▶ **What you need to do**
Please state the number of lines in the material below that contain "интернет", with no other words.

*** Block opens ***

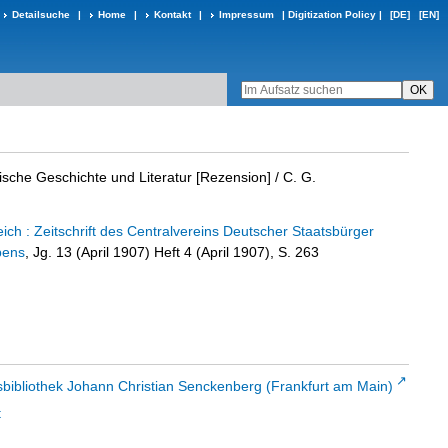
Detailsuche
|
Home
|
Kontakt
|
Impressum
|
Digitization Policy
|
[DE]
[EN]
ische Geschichte und Literatur [Rezension]
/ C. G.
ch : Zeitschrift des Centralvereins Deutscher Staatsbürger
bens
, Jg. 13 (April 1907) Heft 4 (April 1907), S. 263
sbibliothek Johann Christian Senckenberg (Frankfurt am Main)
t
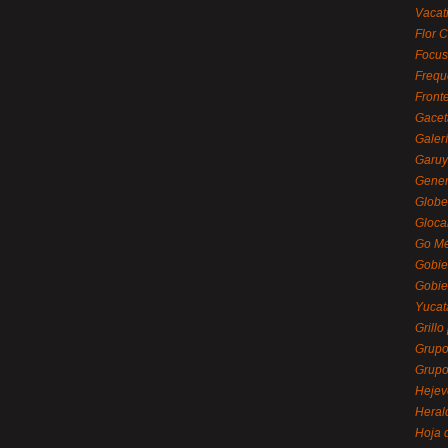
Vacat
Flor C
Focus
Frequ
Front
Gacet
Galerí
Garu
Gener
Globe
Gloca
Go Mé
Gobie
Gobie
Yucat
Grillo
Grupo
Grupo
Hejev
Heral
Hoja 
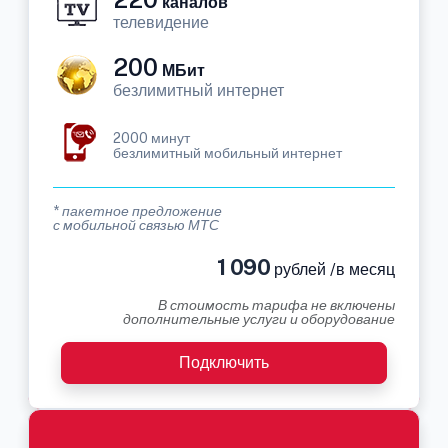
каналов
телевидение
200
МБит
безлимитный интернет
2000 минут
безлимитный мобильный интернет
* пакетное предложение
с мобильной связью МТС
1 090
рублей /в месяц
В стоимость тарифа не включены
дополнительные услуги и оборудование
Подключить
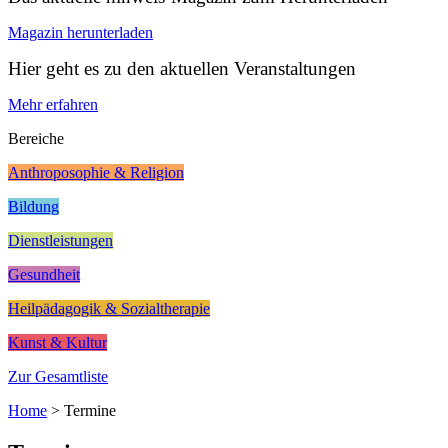
Magazin herunterladen
Hier geht es zu den aktuellen Veranstaltungen
Mehr erfahren
Bereiche
Anthroposophie & Religion
Bildung
Dienstleistungen
Gesundheit
Heilpädagogik & Sozialtherapie
Kunst & Kultur
Zur Gesamtliste
Home
>
Termine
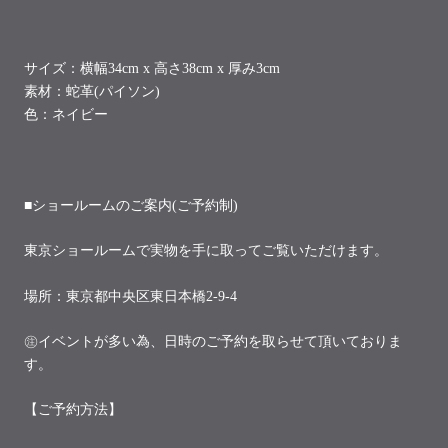
サイズ：横幅34cm x 高さ38cm x 厚み3cm
素材：蛇革(パイソン)
色：ネイビー
■ショールームのご案内(ご予約制)
東京ショールームで実物を手に取ってご覧いただけます。
場所：東京都中央区東日本橋2-9-4
㊟イベントが多い為、日時のご予約を取らせて頂いておりま
す。
【ご予約方法】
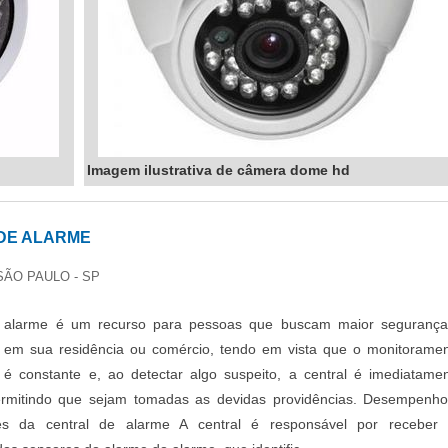
Imagem ilustrativa de câmera dome hd
DE ALARME
SÃO PAULO - SP
e alarme é um recurso para pessoas que buscam maior seguranç
e em sua residência ou comércio, tendo em vista que o monitorame
é constante e, ao detectar algo suspeito, a central é imediatame
ermitindo que sejam tomadas as devidas providências. Desempenh
ões da central de alarme A central é responsável por receber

*** Block closes ***

▶ **Result of this task**
2